Many of these stereotypes originated in the Bay Area and later spread nationwide, Gow said, adding: “The Bay Area was for a long time the center of Asian American communities,” Gow said.

Asian American activists have tried for many decades to combat these stereotypes. Finally, it seems that their work is being acknowledged.

The model minority creates a misconception that Asian Americans can’t be victims of racism because many of them achieve great success. But it isn’t that Asian Americans are successful without having to face racism, it is that Asian Americans are successful despite having to face racism.

Asian American activism

The Asian American community has struggled for decades to shed light on the racism they face in the United States.

“Since the 19th century, there has been a large contingent of Asian American activists,” Gow said. “In the 1960s, the founding of the field of Asian American studies and ethnic studies came out of the work of the Asian American student radicals at San Francisco State [University] and UC Berkeley.”

More recently, there has been a sizable number of young Asian American activists who want to continue this work. Gow has high hopes for the new generation of activists to build off of the work of their predecessors.

“The younger generation is just better poised … to take up this issue,” Gow said. “I’ve interacted with my students and with younger folks and I definitely feel like… this is a generation that… is more open to embracing activism.”

It is clear that young activists today are determined to make a difference in their community.

The rapidly growing movement called “Stop Asian and Pacific Islander Hate” involves people of all ages who are intolerant of racism towards the Asian American community.

Model minority myth

Historically,  the work of Asian American activists has been mostly overlooked by the public in part because of the model minority myth, Gow said.

The model minority myth argues that because the Asian American community is among the most successful and prosperous minority groups, the community does not face racism or adversity compared to the other minority groups.

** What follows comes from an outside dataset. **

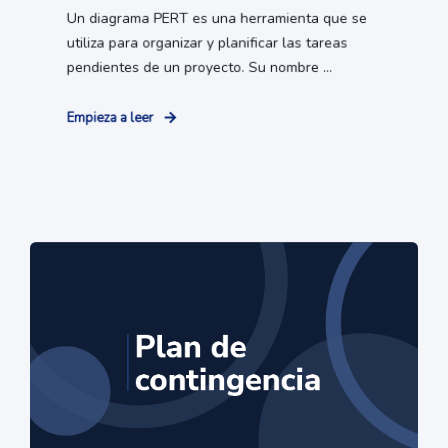
Un diagrama PERT es una herramienta que se
utiliza para organizar y planificar las tareas
pendientes de un proyecto. Su nombre ...
Empieza a leer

“There’s this long kind of history of Asian American radicalism, but it’s been washed aside or hidden in part because it doesn’t conform to the model minority stereotype,” Gow said.

This myth discounts the challenges Asian Americans have faced to become successful, argues Emily Yun, Palo Alto High School junior and co-president of the school’s Asian Student Union.

“The model minority creates a misconception that Asian Americans can’t be victims of racism because many of them achieve great success,” Yun said. “But it isn’t that Asian Americans are successful without having to face racism, it is that Asian Americans are successful despite having to face racism.”

Cody Hmelar, senior and co-president of the Asian Student Union, agrees with Yun.

“People outside of our communities are thinking they [Asian Americans] are very smart, very wealthy, very successful,” Hmelar said.

This history of activism goes against the very idea that all Asians are subservient and quiet, Gow said.

“That history pushes back very firmly against this idea that Asian Americans are model minorities who just kind of like to sit quietly and submissively and don’t face racism or when they do face racism don’t say anything,” Gow said.


History of Anti-Asian Sentiment

Here is a timeline of major historical events that involve Asian American discrimination.

  • Chinese Exclusion Act enacted in 1882. This law barred Chinese workers from immigrating to the US and is the foundation upon which our modern immigration system is built. Prior to this, the US essentially had no federal immigration statutes, Gow said.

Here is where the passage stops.